Lately I have been living my dream of living the house husband lifestyle. Marissa's schedule is much more full than mine, so I have taken upon myself the responsibility of cleaning and cooking. I really enjoy this. Having lived on my own for many years this is nothing new, but now getting to do it for another person as well is very enjoyable.
This isn't too suggest that Marissa does not also help with household things, but she works in a funny restaurant where she is on her feet most of the day, while I do things draw pictures of birds. This allows me the time and energy to take care of the house. I have always liked the idea of being a house husband, but wasn't sure if I would actually enjoy it. Turns out I do.

10.09.2009

Bossy

I normally take classes where we discuss abstract concepts, but recently I have been taking classes where we learn technical skills such as how to use a letterpress or mix ceramic glazes (I am now in a ceramic sculpture class and we have been learning how to mix glazes).
Being in classes like these where a lot of task doing goes on leads to a lot of people making little mistakes here and there. Being in an environment like this has reminded me how much people love telling others what to do. Very often, as soon as someone is noticed doing something differently than it was demonstrated to us by the teacher another person will immediately point it out. While I'm sure this is sometimes done out of genuine concern for the other person, wanting to help them get their work done as efficiently as possible, much more often it seems to be done as a way for the corrector to seem knowledgeable.
Ever since I wrote about the role serotonin plays in terms of our perceived status among those around us, I've been thinking about it often. It seems to help explain so much of human life. When people tell others they are doing something the wrong way, it then raises their perceived status relative to that person, which then raises their serotonin levels. Considering this it is no wonder that whenever my teacher spells something wrong on the board the students jump to correct him even though we all know what the word is he is trying to write and it doesn't matter if the e is supposed to be an I based on an entirely arbitrary rule. When they correct the teacher's spelling, their perceived status relative to him goes up, raising serotonin levels.
However, like so much of life, these attempts at raising their status often have the reverse effect and make the person seem unpleasant and insecure.

10.05.2009

Google news

I have been experimenting with using Google News as a way to check the news, which has led me to reading news sites that I had otherwise only vaguely heard of, such as the New York Daily News.
I don't know a lot about this paper. It all seemed to be gossipy and boring, but I was amazed to see that their number 3 most read news item was:

"Brad Pitt and Angelina Jolie take twins, Vivienne and Knox, out for ice cream"
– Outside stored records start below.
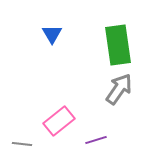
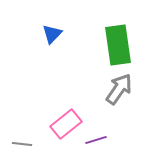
blue triangle: rotated 15 degrees clockwise
pink rectangle: moved 7 px right, 3 px down
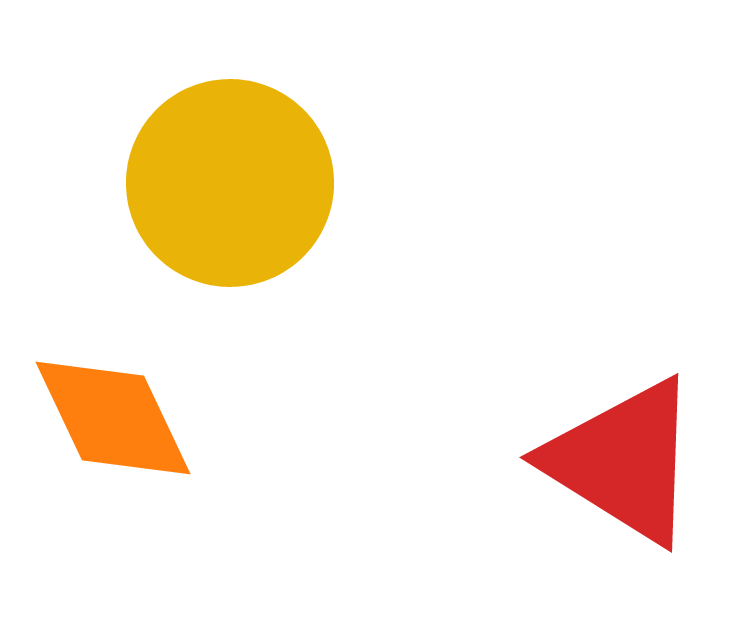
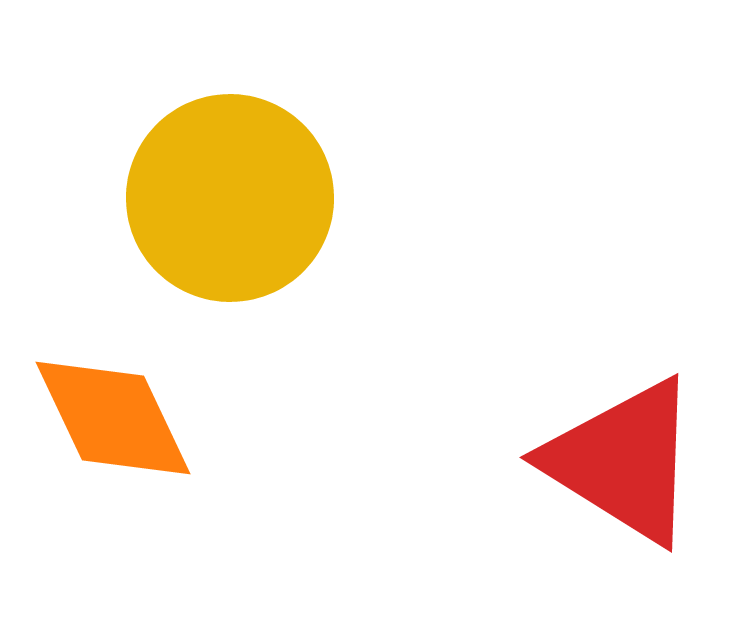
yellow circle: moved 15 px down
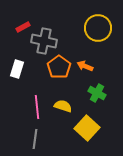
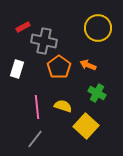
orange arrow: moved 3 px right, 1 px up
yellow square: moved 1 px left, 2 px up
gray line: rotated 30 degrees clockwise
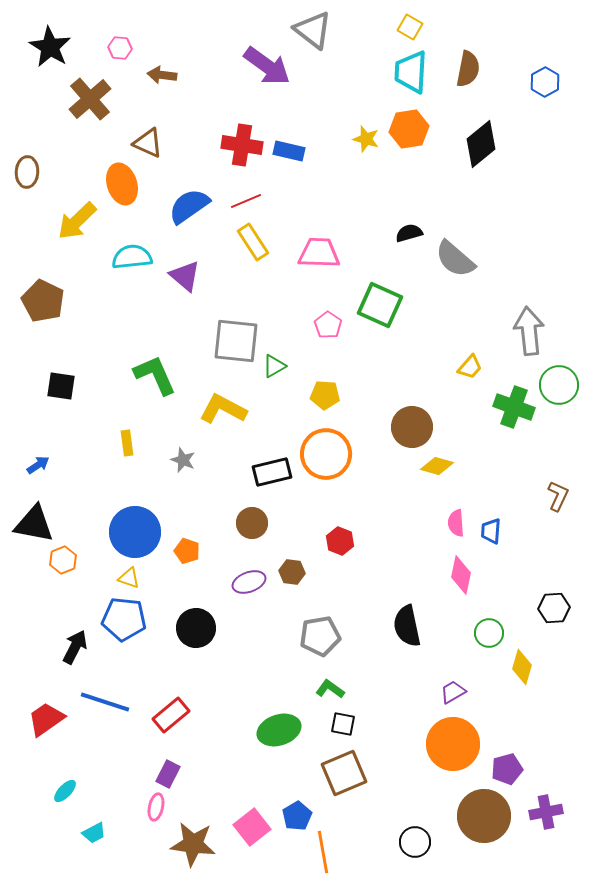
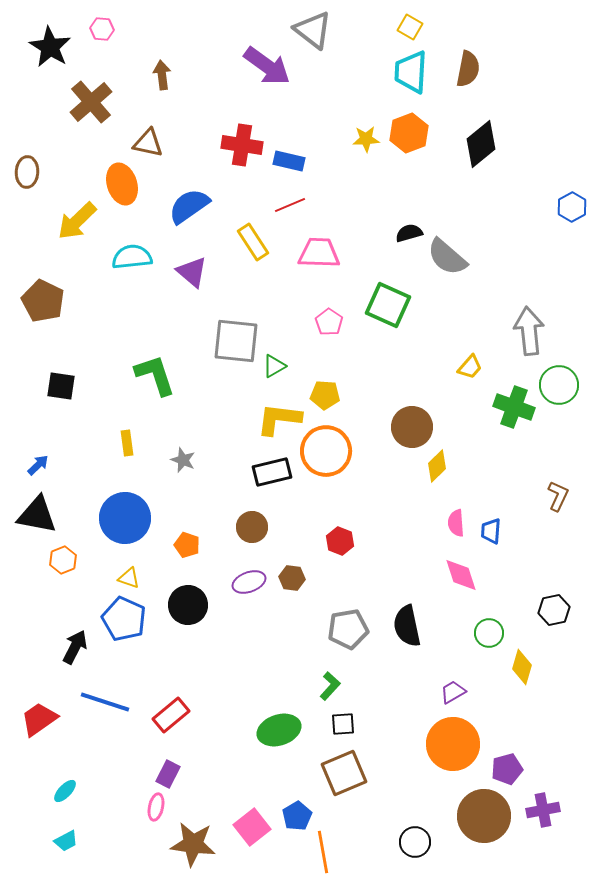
pink hexagon at (120, 48): moved 18 px left, 19 px up
brown arrow at (162, 75): rotated 76 degrees clockwise
blue hexagon at (545, 82): moved 27 px right, 125 px down
brown cross at (90, 99): moved 1 px right, 3 px down
orange hexagon at (409, 129): moved 4 px down; rotated 12 degrees counterclockwise
yellow star at (366, 139): rotated 20 degrees counterclockwise
brown triangle at (148, 143): rotated 12 degrees counterclockwise
blue rectangle at (289, 151): moved 10 px down
red line at (246, 201): moved 44 px right, 4 px down
gray semicircle at (455, 259): moved 8 px left, 2 px up
purple triangle at (185, 276): moved 7 px right, 4 px up
green square at (380, 305): moved 8 px right
pink pentagon at (328, 325): moved 1 px right, 3 px up
green L-shape at (155, 375): rotated 6 degrees clockwise
yellow L-shape at (223, 409): moved 56 px right, 10 px down; rotated 21 degrees counterclockwise
orange circle at (326, 454): moved 3 px up
blue arrow at (38, 465): rotated 10 degrees counterclockwise
yellow diamond at (437, 466): rotated 60 degrees counterclockwise
brown circle at (252, 523): moved 4 px down
black triangle at (34, 524): moved 3 px right, 9 px up
blue circle at (135, 532): moved 10 px left, 14 px up
orange pentagon at (187, 551): moved 6 px up
brown hexagon at (292, 572): moved 6 px down
pink diamond at (461, 575): rotated 30 degrees counterclockwise
black hexagon at (554, 608): moved 2 px down; rotated 8 degrees counterclockwise
blue pentagon at (124, 619): rotated 18 degrees clockwise
black circle at (196, 628): moved 8 px left, 23 px up
gray pentagon at (320, 636): moved 28 px right, 7 px up
green L-shape at (330, 689): moved 3 px up; rotated 96 degrees clockwise
red trapezoid at (46, 719): moved 7 px left
black square at (343, 724): rotated 15 degrees counterclockwise
purple cross at (546, 812): moved 3 px left, 2 px up
cyan trapezoid at (94, 833): moved 28 px left, 8 px down
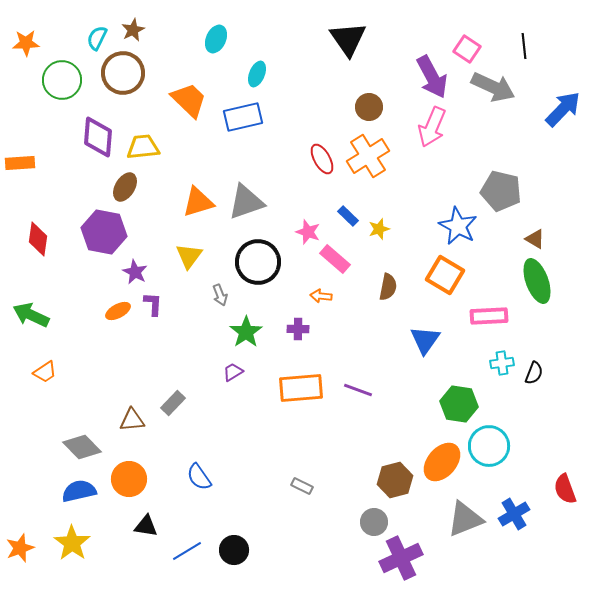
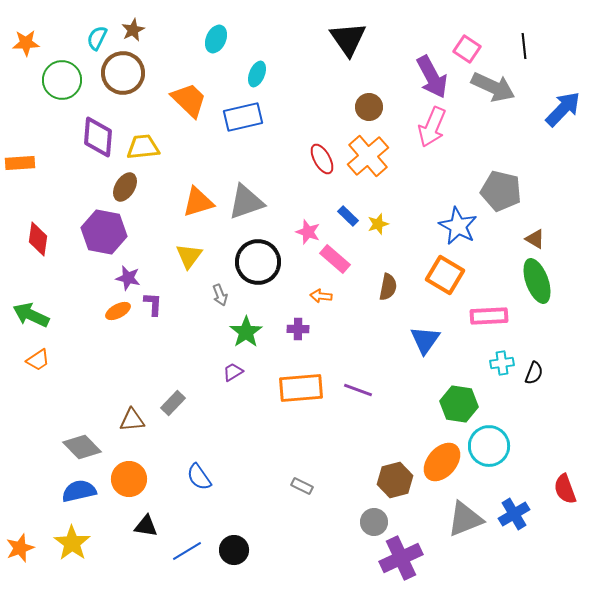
orange cross at (368, 156): rotated 9 degrees counterclockwise
yellow star at (379, 229): moved 1 px left, 5 px up
purple star at (135, 272): moved 7 px left, 6 px down; rotated 15 degrees counterclockwise
orange trapezoid at (45, 372): moved 7 px left, 12 px up
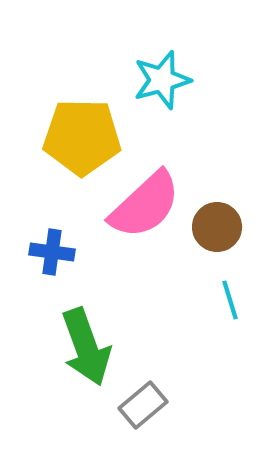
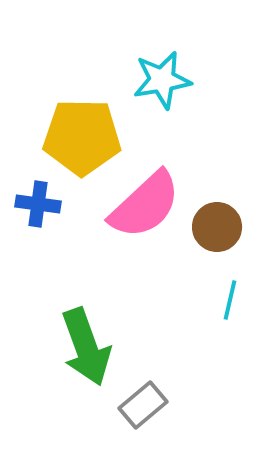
cyan star: rotated 6 degrees clockwise
blue cross: moved 14 px left, 48 px up
cyan line: rotated 30 degrees clockwise
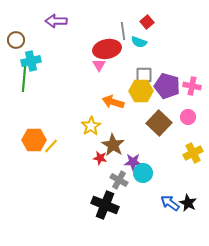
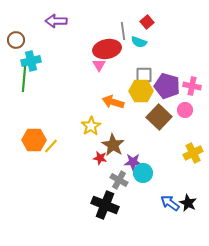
pink circle: moved 3 px left, 7 px up
brown square: moved 6 px up
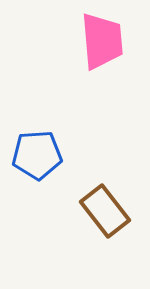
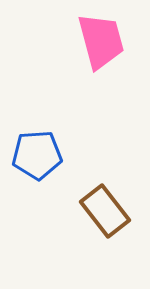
pink trapezoid: moved 1 px left; rotated 10 degrees counterclockwise
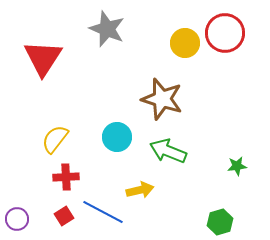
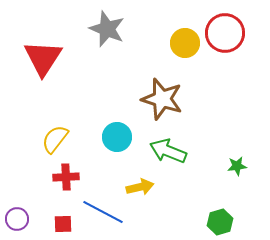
yellow arrow: moved 3 px up
red square: moved 1 px left, 8 px down; rotated 30 degrees clockwise
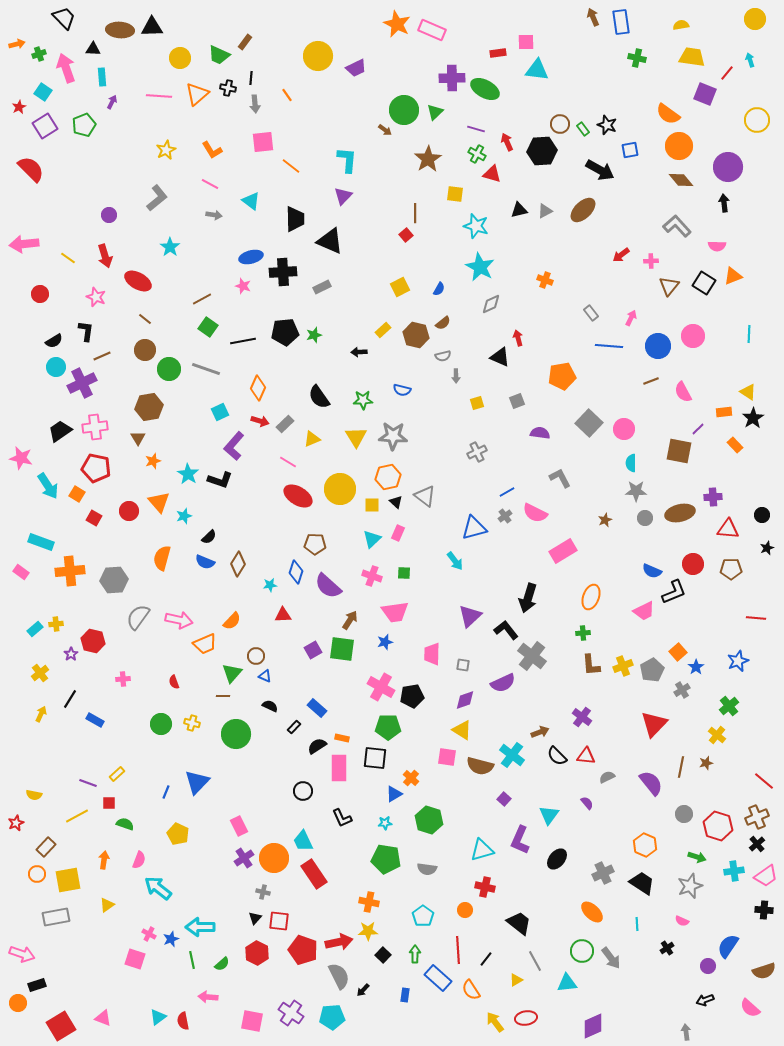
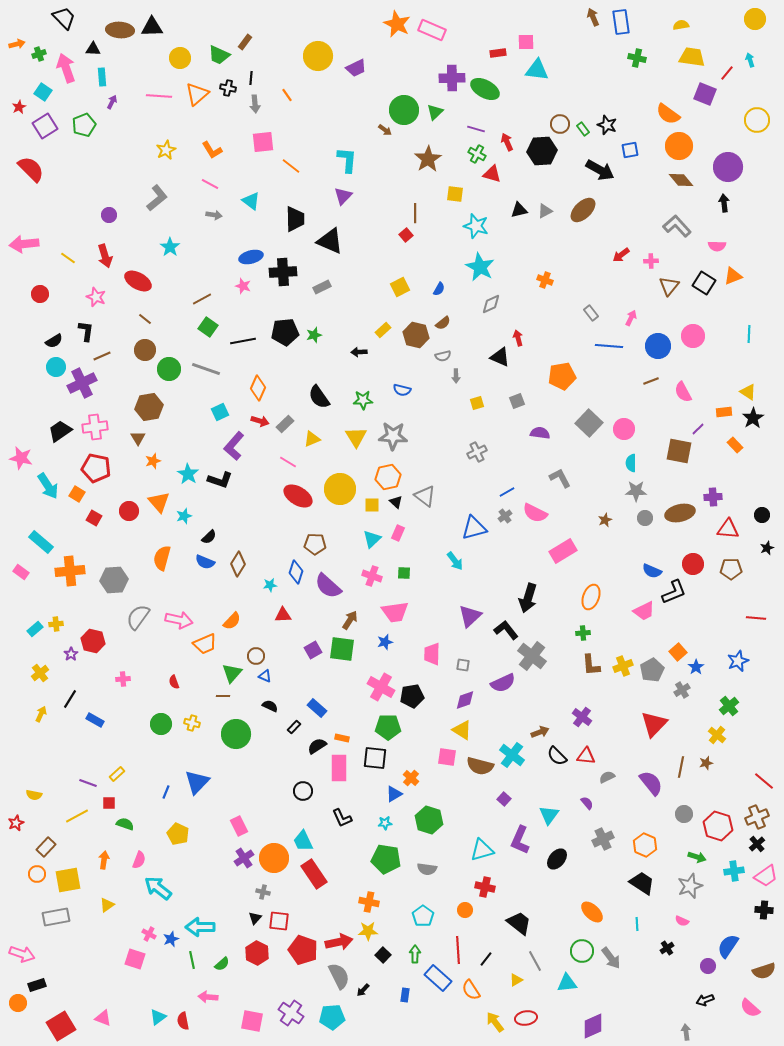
cyan rectangle at (41, 542): rotated 20 degrees clockwise
gray cross at (603, 873): moved 34 px up
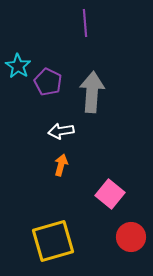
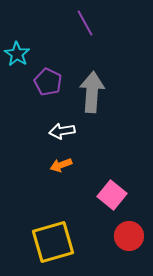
purple line: rotated 24 degrees counterclockwise
cyan star: moved 1 px left, 12 px up
white arrow: moved 1 px right
orange arrow: rotated 125 degrees counterclockwise
pink square: moved 2 px right, 1 px down
red circle: moved 2 px left, 1 px up
yellow square: moved 1 px down
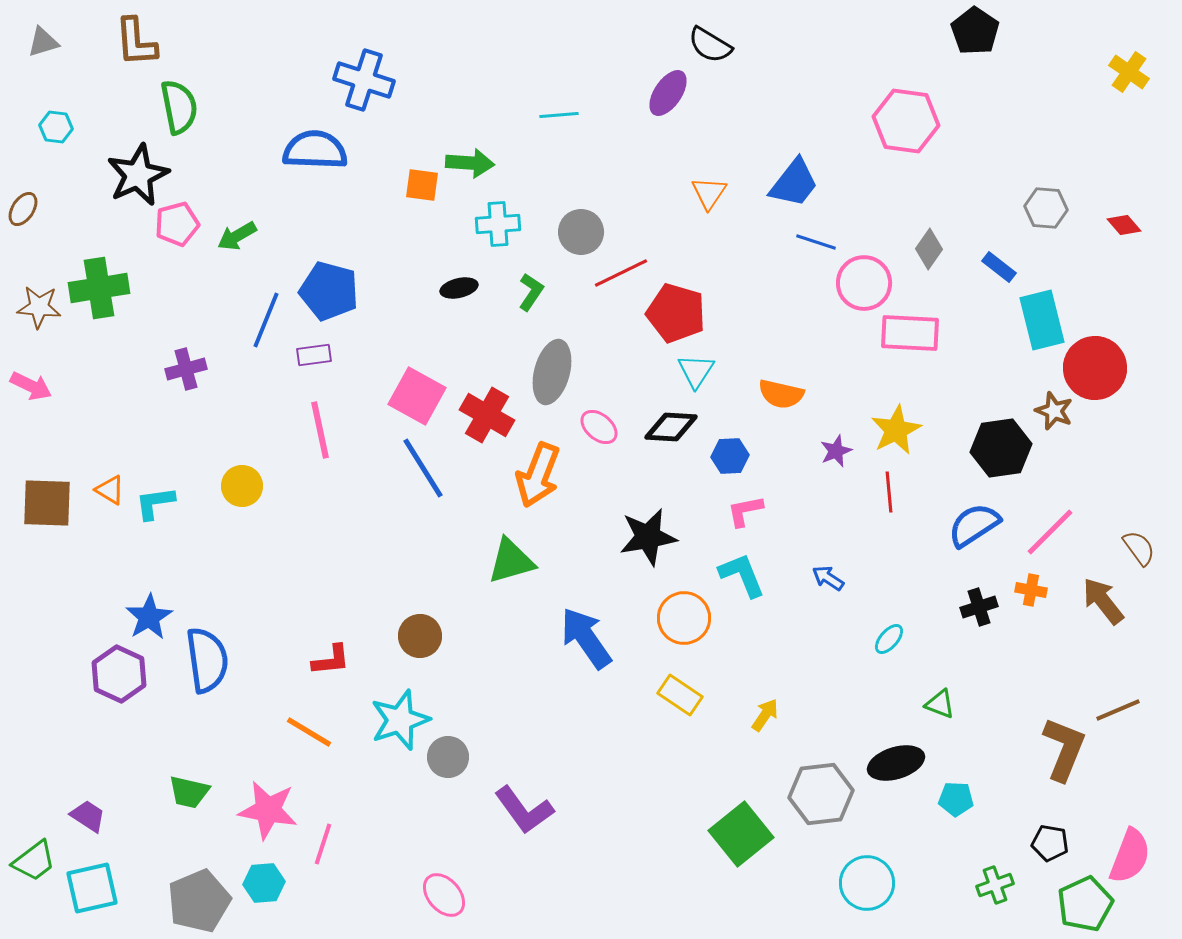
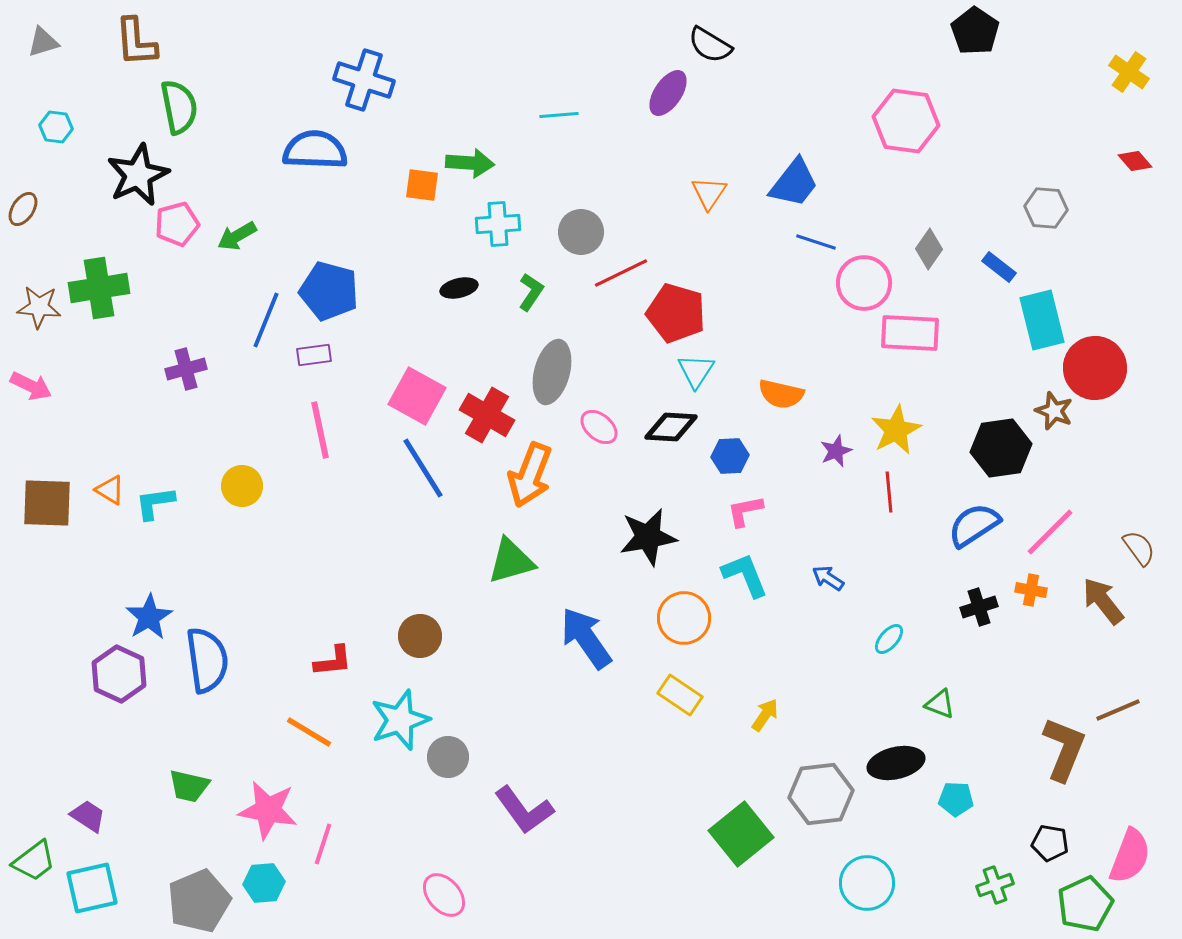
red diamond at (1124, 225): moved 11 px right, 64 px up
orange arrow at (538, 475): moved 8 px left
cyan L-shape at (742, 575): moved 3 px right
red L-shape at (331, 660): moved 2 px right, 1 px down
black ellipse at (896, 763): rotated 4 degrees clockwise
green trapezoid at (189, 792): moved 6 px up
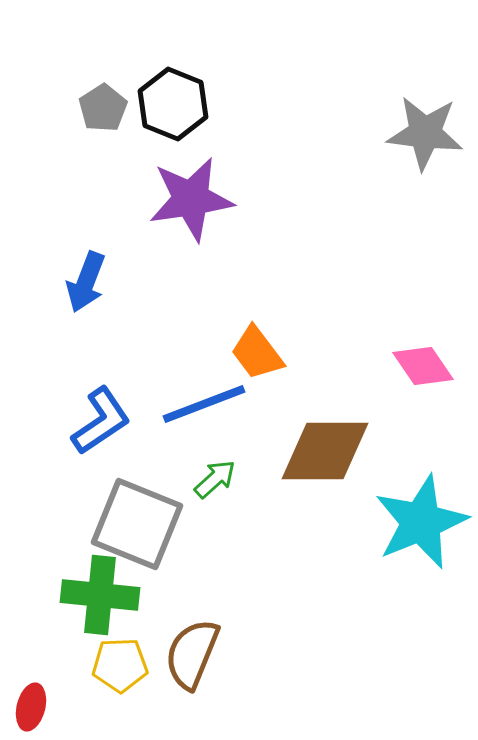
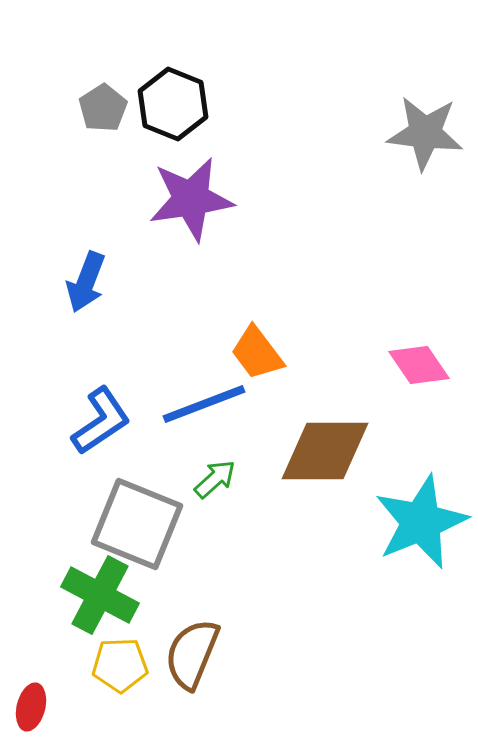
pink diamond: moved 4 px left, 1 px up
green cross: rotated 22 degrees clockwise
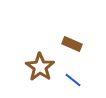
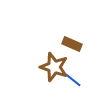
brown star: moved 14 px right; rotated 16 degrees counterclockwise
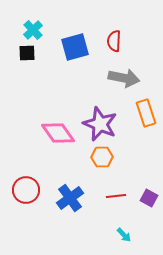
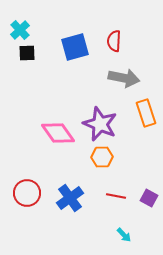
cyan cross: moved 13 px left
red circle: moved 1 px right, 3 px down
red line: rotated 18 degrees clockwise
This is news? That people find interesting?!?!?!

10.03.2009

Recession

Yesterday, as I was driving back from Trader Joe's with a bag full of foods much fancier than I normally eat, such as Champagne, Creme Brule and pasta that is kept in the refridgerator rather than the shelf, all this because it was the one year anniversary of Marissa and I becoming 'official' in our coupledom, I began thinking back to what I had written about the economy. I had written about how having a less than ideal economy may actually be beneficial for individuals. While thinking about it yesterday, I felt some misgivings, realizing I had probably been mistaken. Then this morning I come across this from Proceedings of the National Academy of Sciences
(not that I read Proceedings of the National Academy of Sciences, but I read Discover, which includes highlights from various journals):

Researchers found that when the economy takes a turn for the worse, public health actually improves. Mortality rates fell during the Great Depression, the study found, possibly because people couldn’t afford to smoke and drink as much, and because the unemployed have more time to sleep and less chance of dying in industrial or traffic accidents.


While this isn't exactly the same as what I had written about, it was similar and reversed my previous misgivings and gave me new misgivings about yesterdays misgivings.